__REQUIRED WORK__:
Your job is to return each record exactly, minus any pictures.

[Source records]
Content starts

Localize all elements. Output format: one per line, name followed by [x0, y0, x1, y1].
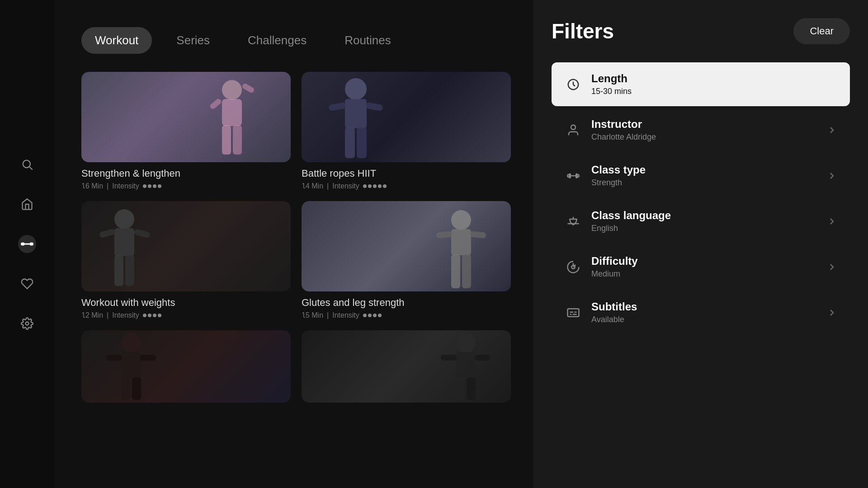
- svg-rect-55: [576, 174, 577, 178]
- svg-point-31: [451, 210, 471, 230]
- filter-class-language-label: Class language: [591, 209, 817, 222]
- svg-rect-7: [22, 243, 24, 245]
- svg-point-25: [114, 209, 134, 229]
- svg-rect-44: [456, 352, 476, 378]
- card-meta-3: 12 Min | Intensity: [81, 311, 291, 319]
- svg-point-12: [26, 322, 29, 325]
- main-content: Workout Series Challenges Routines Stren…: [54, 0, 533, 488]
- card-title-3: Workout with weights: [81, 297, 291, 309]
- svg-rect-22: [365, 102, 383, 111]
- svg-rect-36: [462, 254, 471, 288]
- svg-rect-47: [456, 377, 465, 400]
- svg-rect-20: [345, 99, 367, 128]
- workout-card-6[interactable]: [302, 330, 511, 403]
- workout-card-2[interactable]: Battle ropes HIIT 14 Min | Intensity: [302, 72, 511, 190]
- svg-rect-38: [121, 352, 141, 378]
- svg-rect-40: [140, 355, 156, 361]
- svg-rect-33: [436, 231, 453, 238]
- person-icon: [564, 121, 582, 139]
- svg-rect-23: [345, 127, 355, 158]
- filter-class-type[interactable]: Class type Strength: [552, 154, 850, 197]
- card-meta-4: 15 Min | Intensity: [302, 311, 511, 319]
- svg-rect-41: [121, 377, 130, 400]
- workout-card-1[interactable]: Strengthen & lengthen 16 Min | Intensity: [81, 72, 291, 190]
- svg-rect-21: [328, 102, 346, 111]
- card-title-4: Glutes and leg strength: [302, 297, 511, 309]
- filter-difficulty-value: Medium: [591, 269, 817, 279]
- home-icon[interactable]: [18, 195, 36, 213]
- filter-class-language-value: English: [591, 224, 817, 233]
- filter-length-value: 15-30 mins: [591, 87, 837, 96]
- svg-point-0: [23, 160, 30, 168]
- filter-length[interactable]: Length 15-30 mins: [552, 62, 850, 106]
- filter-difficulty[interactable]: Difficulty Medium: [552, 245, 850, 289]
- svg-rect-48: [467, 377, 476, 400]
- chevron-right-icon-3: [826, 216, 837, 227]
- filter-instructor-label: Instructor: [591, 118, 817, 131]
- svg-rect-45: [441, 355, 457, 361]
- svg-rect-9: [23, 243, 24, 246]
- svg-rect-14: [222, 99, 242, 126]
- filter-class-type-label: Class type: [591, 164, 817, 176]
- svg-rect-46: [475, 355, 491, 361]
- svg-rect-26: [114, 228, 134, 256]
- card-meta-1: 16 Min | Intensity: [81, 182, 291, 190]
- sidebar: [0, 0, 54, 488]
- svg-rect-18: [233, 125, 242, 155]
- workout-card-3[interactable]: Workout with weights 12 Min | Intensity: [81, 201, 291, 319]
- filter-subtitles[interactable]: Subtitles Available: [552, 291, 850, 334]
- tab-routines[interactable]: Routines: [331, 27, 405, 54]
- workout-icon[interactable]: [18, 235, 36, 253]
- chevron-right-icon-2: [826, 170, 837, 181]
- language-icon: [564, 212, 582, 230]
- filter-instructor[interactable]: Instructor Charlotte Aldridge: [552, 108, 850, 152]
- filter-length-label: Length: [591, 72, 837, 85]
- clear-button[interactable]: Clear: [793, 18, 850, 44]
- svg-rect-27: [99, 229, 116, 239]
- svg-rect-24: [357, 127, 367, 158]
- filter-subtitles-label: Subtitles: [591, 300, 817, 313]
- svg-rect-35: [451, 254, 460, 288]
- svg-rect-32: [451, 229, 471, 255]
- svg-rect-34: [470, 231, 486, 239]
- chevron-right-icon-4: [826, 262, 837, 272]
- workout-card-5[interactable]: [81, 330, 291, 403]
- settings-icon[interactable]: [18, 314, 36, 333]
- svg-rect-39: [106, 355, 122, 361]
- svg-point-37: [121, 333, 141, 353]
- workout-grid: Strengthen & lengthen 16 Min | Intensity: [81, 72, 511, 403]
- filter-class-language[interactable]: Class language English: [552, 199, 850, 243]
- heart-icon[interactable]: [18, 275, 36, 293]
- tab-series[interactable]: Series: [163, 27, 223, 54]
- filter-subtitles-value: Available: [591, 315, 817, 324]
- svg-point-19: [345, 78, 367, 100]
- tab-challenges[interactable]: Challenges: [234, 27, 320, 54]
- card-title-1: Strengthen & lengthen: [81, 168, 291, 179]
- subtitles-icon: [564, 304, 582, 322]
- svg-rect-30: [125, 255, 134, 286]
- dumbbell-icon: [564, 167, 582, 185]
- svg-point-43: [456, 333, 476, 353]
- filter-class-type-value: Strength: [591, 178, 817, 188]
- svg-rect-54: [569, 174, 571, 178]
- search-icon[interactable]: [18, 155, 36, 174]
- svg-line-1: [29, 167, 32, 169]
- svg-rect-29: [114, 255, 123, 286]
- card-meta-2: 14 Min | Intensity: [302, 182, 511, 190]
- tabs-nav: Workout Series Challenges Routines: [81, 27, 511, 54]
- panel-header: Filters Clear: [552, 18, 850, 44]
- gauge-icon: [564, 258, 582, 276]
- svg-point-50: [571, 125, 576, 129]
- chevron-right-icon-5: [826, 307, 837, 318]
- svg-rect-28: [134, 229, 151, 239]
- workout-card-4[interactable]: Glutes and leg strength 15 Min | Intensi…: [302, 201, 511, 319]
- svg-rect-10: [30, 243, 31, 246]
- filter-instructor-value: Charlotte Aldridge: [591, 132, 817, 142]
- tab-workout[interactable]: Workout: [81, 27, 152, 54]
- clock-icon: [564, 75, 582, 94]
- filter-difficulty-label: Difficulty: [591, 255, 817, 267]
- svg-rect-8: [31, 243, 33, 245]
- svg-rect-16: [241, 83, 255, 94]
- filters-title: Filters: [552, 19, 614, 43]
- svg-rect-15: [209, 98, 222, 110]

Content ends

__ANSWER FOR THIS EXERCISE__:
Localize all elements. Output format: one per line, name followed by [x0, y0, x1, y1].
- svg-rect-55: [576, 174, 577, 178]
- svg-point-31: [451, 210, 471, 230]
- filter-class-language-label: Class language: [591, 209, 817, 222]
- svg-rect-7: [22, 243, 24, 245]
- svg-point-25: [114, 209, 134, 229]
- svg-rect-44: [456, 352, 476, 378]
- card-meta-3: 12 Min | Intensity: [81, 311, 291, 319]
- svg-point-12: [26, 322, 29, 325]
- main-content: Workout Series Challenges Routines Stren…: [54, 0, 533, 488]
- card-title-3: Workout with weights: [81, 297, 291, 309]
- svg-rect-22: [365, 102, 383, 111]
- svg-rect-36: [462, 254, 471, 288]
- svg-rect-47: [456, 377, 465, 400]
- svg-rect-20: [345, 99, 367, 128]
- workout-card-6[interactable]: [302, 330, 511, 403]
- workout-card-2[interactable]: Battle ropes HIIT 14 Min | Intensity: [302, 72, 511, 190]
- svg-rect-38: [121, 352, 141, 378]
- svg-rect-40: [140, 355, 156, 361]
- svg-rect-33: [436, 231, 453, 238]
- person-icon: [564, 121, 582, 139]
- svg-rect-23: [345, 127, 355, 158]
- filter-class-type[interactable]: Class type Strength: [552, 154, 850, 197]
- card-meta-4: 15 Min | Intensity: [302, 311, 511, 319]
- svg-rect-41: [121, 377, 130, 400]
- workout-card-1[interactable]: Strengthen & lengthen 16 Min | Intensity: [81, 72, 291, 190]
- svg-rect-21: [328, 102, 346, 111]
- card-title-4: Glutes and leg strength: [302, 297, 511, 309]
- filter-difficulty-value: Medium: [591, 269, 817, 279]
- home-icon[interactable]: [18, 195, 36, 213]
- filter-class-language-value: English: [591, 224, 817, 233]
- filter-length-value: 15-30 mins: [591, 87, 837, 96]
- svg-point-0: [23, 160, 30, 168]
- filter-length[interactable]: Length 15-30 mins: [552, 62, 850, 106]
- filter-difficulty[interactable]: Difficulty Medium: [552, 245, 850, 289]
- svg-rect-48: [467, 377, 476, 400]
- chevron-right-icon-3: [826, 216, 837, 227]
- filter-instructor-label: Instructor: [591, 118, 817, 131]
- svg-rect-45: [441, 355, 457, 361]
- svg-rect-9: [23, 243, 24, 246]
- svg-rect-14: [222, 99, 242, 126]
- filter-class-type-label: Class type: [591, 164, 817, 176]
- svg-rect-46: [475, 355, 491, 361]
- svg-rect-26: [114, 228, 134, 256]
- card-meta-1: 16 Min | Intensity: [81, 182, 291, 190]
- sidebar: [0, 0, 54, 488]
- svg-rect-18: [233, 125, 242, 155]
- workout-card-3[interactable]: Workout with weights 12 Min | Intensity: [81, 201, 291, 319]
- filter-subtitles[interactable]: Subtitles Available: [552, 291, 850, 334]
- tab-routines[interactable]: Routines: [331, 27, 405, 54]
- workout-icon[interactable]: [18, 235, 36, 253]
- chevron-right-icon-2: [826, 170, 837, 181]
- language-icon: [564, 212, 582, 230]
- filter-instructor[interactable]: Instructor Charlotte Aldridge: [552, 108, 850, 152]
- filter-length-label: Length: [591, 72, 837, 85]
- clear-button[interactable]: Clear: [793, 18, 850, 44]
- svg-rect-27: [99, 229, 116, 239]
- svg-rect-24: [357, 127, 367, 158]
- filter-subtitles-label: Subtitles: [591, 300, 817, 313]
- svg-rect-35: [451, 254, 460, 288]
- svg-rect-32: [451, 229, 471, 255]
- svg-rect-34: [470, 231, 486, 239]
- chevron-right-icon-4: [826, 262, 837, 272]
- workout-card-5[interactable]: [81, 330, 291, 403]
- settings-icon[interactable]: [18, 314, 36, 333]
- svg-rect-39: [106, 355, 122, 361]
- svg-point-37: [121, 333, 141, 353]
- workout-grid: Strengthen & lengthen 16 Min | Intensity: [81, 72, 511, 403]
- filter-class-language[interactable]: Class language English: [552, 199, 850, 243]
- heart-icon[interactable]: [18, 275, 36, 293]
- tab-series[interactable]: Series: [163, 27, 223, 54]
- filter-subtitles-value: Available: [591, 315, 817, 324]
- svg-point-19: [345, 78, 367, 100]
- tab-challenges[interactable]: Challenges: [234, 27, 320, 54]
- card-title-1: Strengthen & lengthen: [81, 168, 291, 179]
- subtitles-icon: [564, 304, 582, 322]
- svg-rect-30: [125, 255, 134, 286]
- dumbbell-icon: [564, 167, 582, 185]
- svg-point-43: [456, 333, 476, 353]
- filter-class-type-value: Strength: [591, 178, 817, 188]
- svg-rect-54: [569, 174, 571, 178]
- search-icon[interactable]: [18, 155, 36, 174]
- svg-line-1: [29, 167, 32, 169]
- svg-rect-29: [114, 255, 123, 286]
- card-meta-2: 14 Min | Intensity: [302, 182, 511, 190]
- tabs-nav: Workout Series Challenges Routines: [81, 27, 511, 54]
- panel-header: Filters Clear: [552, 18, 850, 44]
- gauge-icon: [564, 258, 582, 276]
- svg-point-50: [571, 125, 576, 129]
- chevron-right-icon-5: [826, 307, 837, 318]
- svg-rect-28: [134, 229, 151, 239]
- workout-card-4[interactable]: Glutes and leg strength 15 Min | Intensi…: [302, 201, 511, 319]
- svg-rect-10: [30, 243, 31, 246]
- filter-instructor-value: Charlotte Aldridge: [591, 132, 817, 142]
- tab-workout[interactable]: Workout: [81, 27, 152, 54]
- clock-icon: [564, 75, 582, 94]
- filter-difficulty-label: Difficulty: [591, 255, 817, 267]
- svg-rect-8: [31, 243, 33, 245]
- svg-rect-16: [241, 83, 255, 94]
- filters-title: Filters: [552, 19, 614, 43]
- svg-rect-15: [209, 98, 222, 110]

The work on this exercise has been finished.